TireBusiness.com

Clutter killer

By: Vera Linsalata
November 23, 2009
 

URBANA, Ill. – JMK Computerized Tire Dealer Information System Inc. launched a Web-based document management service for tire dealers during the recent Specialty Equipment Market Association Show in Las Vegas.

JMK’s new “Integrated Document Imaging Service” is an additional application to its Tire Dealer Management System software and eliminates the need for tire stores to keep boxes of paper invoices and other files, said Jim Krakower, JMK director of system development.

Although the digitizing of documents has been around for at least 20 years, Mr.Krakower said his firm’s service is the first that allows tire dealership employees to digitize work orders and invoices at the point-of-sale —”the moment the customer’s there, before you give them the original document.”

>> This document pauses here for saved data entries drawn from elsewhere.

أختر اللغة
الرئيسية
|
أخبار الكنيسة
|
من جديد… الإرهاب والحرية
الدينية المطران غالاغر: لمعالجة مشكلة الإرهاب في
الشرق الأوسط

The system automatically indexes the invoice, he said, eliminating any manual data entry. A dealership needs only a fax/scanner to index, scan and save all documents, and Urbana-based JMK then stores the images on its Internet server in Dallas.

The scanned images can be recalled later from within the JMK application and from any work station at any store. Any follow-up documents to an invoice, such as an alignment machine printout, are attached automatically to the original invoice after an employee scans it into the system, he explained.

“For people who have multiple stores, it’s really helpful if you buy at store A and go to store B to get some service done,” Mr. Krakower said. “Store B gets to see all the documents store A had typically in a box somewhere.”

Dealers who are direct with Goodyear and receive credit memos for national account, purchase/resale and government support deliveries also have a special feature in the software, Mr. Krakower said.

He told Tire Business that a large Goodyear dealer told him at the SEMA Show that his dealership must process more than 1,000 credit memos a week from Goodyear, print them, enter them into the dealership’s system and store them in a binder.

“We figured out a way to automate and store the documents that come from Goodyear without even having to scan it,” Mr. Krakower said. “So now, it’s coming from Goodyear and it’s going to be automatically put into (a dealer’s) system as an attachment to the original sale, eliminating even the need to scan it.”

JMK backs up all the electronic information on its server for three years, then supplies the images on DVD for dealers, he said. The firm charges an initial fee for the service based on the document volume and type of scanning machine, and then a follow-up monthly fee.

“If it’s a regular fax scanner, like you have at Best Buy, then it’s less expensive,” Mr. Krakower said. “If it’s a super high-speed computer scan, let’s say you wanted 10,000 documents you wanted to scan, then it’s a different price.”

He added that the initial fee can vary from hundreds of dollars to almost $2,000 on the high end. JMK also charges a flat $60 fee per month to manage 300 documents, and if a dealership generates more documents in a month, then it can pay 25 cents per extra sheet or buy various package options.

Mr. Krakower said packaged pricing allows unused scans during a month to roll over for future use.